New data shows us that we’re living through the biggest property boom in 18 years. But it’s no flash in the pan, and when you look at the fundamentals, you can see that this boom is just getting started.
Turns out house prices are booming. I know, right? Who saw that one coming??
I’ve been writing about it for two years.
In case there was any doubt, RP data published their house price data for March last week. What they showed was that the 8-city average was up a whopping 2.3%.
That’s huge. Keep that pace up for twelve months and you’re looking at annual house price growth somewhere in the mid 20’s.
According to RP data, it’s the biggest monthly gain in the 18 years the series has been running… so perhaps it’s the strongest month in Australian history!
The last record was back in August 2001, when house prices grew 2.2%.
RP Data also published an interesting set of charts, comparing house prices with previous peaks and previous troughs.
Half of our eight capitals are now posting levels higher than their previous peaks, taking house prices into record territory. This includes Sydney, Melbourne and Perth. Brisbane remains stuck stubbornly below and Hobart is really in the can.
Changes over the past twelve months are also impressive, with Sydney growing 15.6%, and Melbourne growing 11.6%. The other capitals didn’t have strong results in the second half of 2013, but they’re catching up.
But overall, we’re looking at national growth of 10.6%.
Double digits. Look at that. Doesn’t someone owe me a beer?
This next chart here tracks annual growth rates in the capitals and outside the capitals (which is such a mixed bag, it doesn’t really make sense to lump them together).

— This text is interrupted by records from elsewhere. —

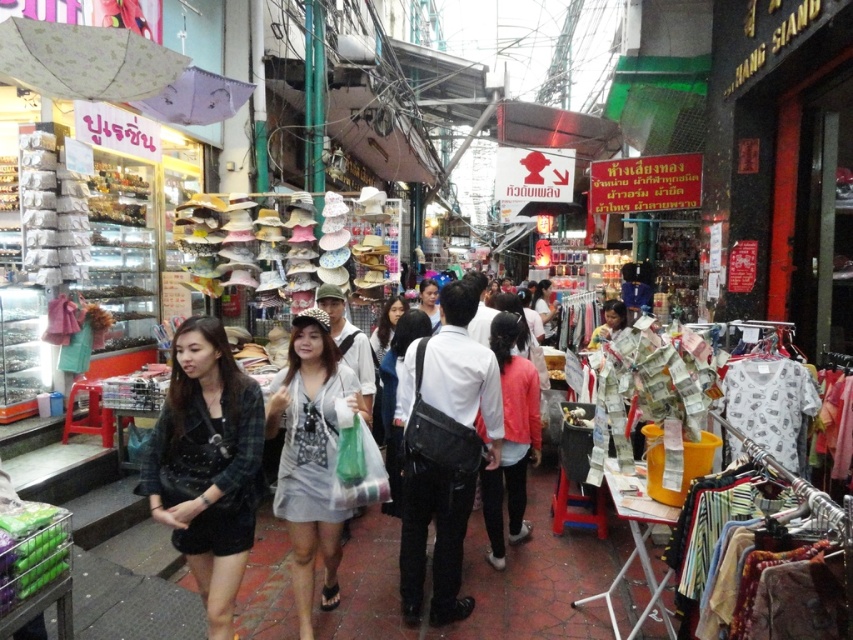 Question: Which is nearer to the matte black shirt at center?

Choices:
 (A) matte white shirt at center
 (B) black fuzzy jacket at lower left

Answer: (A)

Question: Is black fuzzy jacket at lower left positioned in front of matte black shirt at center?

Choices:
 (A) yes
 (B) no

Answer: (A)

Question: Which point appears closest to the camera in this image?

Choices:
 (A) (212, 572)
 (B) (508, 532)

Answer: (A)

Question: Which point is closer to the camera?

Choices:
 (A) white cotton shirt at center
 (B) black fuzzy jacket at lower left
 (C) matte black shirt at center
 (D) matte pink jacket at center

Answer: (B)

Question: Is white cotton shirt at center in front of matte white shirt at center?

Choices:
 (A) yes
 (B) no

Answer: (A)

Question: Is white cotton shirt at center behind matte white shirt at center?

Choices:
 (A) no
 (B) yes

Answer: (A)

Anyway, if this cycle is anything like the last, you’d have to think we’ve still got one to two years before price growth peaks, and another three to four years before prices consolidate.
That means there’s a lot of good buying to be had.
And you can see this in the data too. The housing market is a hive of activity, and sales activity has jumped up above the it’s 5 year average:
But even then, and despite the rocket under prices, sales activity still remains well below the peak levels recorded in the 2009/10 boom. So we’ve still got a way to run.
In response to the heat being generated in the market, builders and developers are getting back in the game, backed by banks who know a good thing when they see one. As a result, dwelling approvals have spiked to record highs in recent months.
Dwelling approvals are higher than they were in 2009 and 2001. Now, while you might think that this means that extra supply is coming on board and that’s going to dampen prices, remember that this is in levels. So it’s saying we’re producing about the same amount of houses a year as we were in 2001.
But the population keeps growing and growing strongly. So if supply was keeping up with demand, we’d see an upward trend in the approvals data.
But we don’t. What jumps out at you is just how flat it is – on a longer run scale. So that means the market isn’t unwinding the shortage anytime soon (even though approvals are up), and prices are going to keep on rising.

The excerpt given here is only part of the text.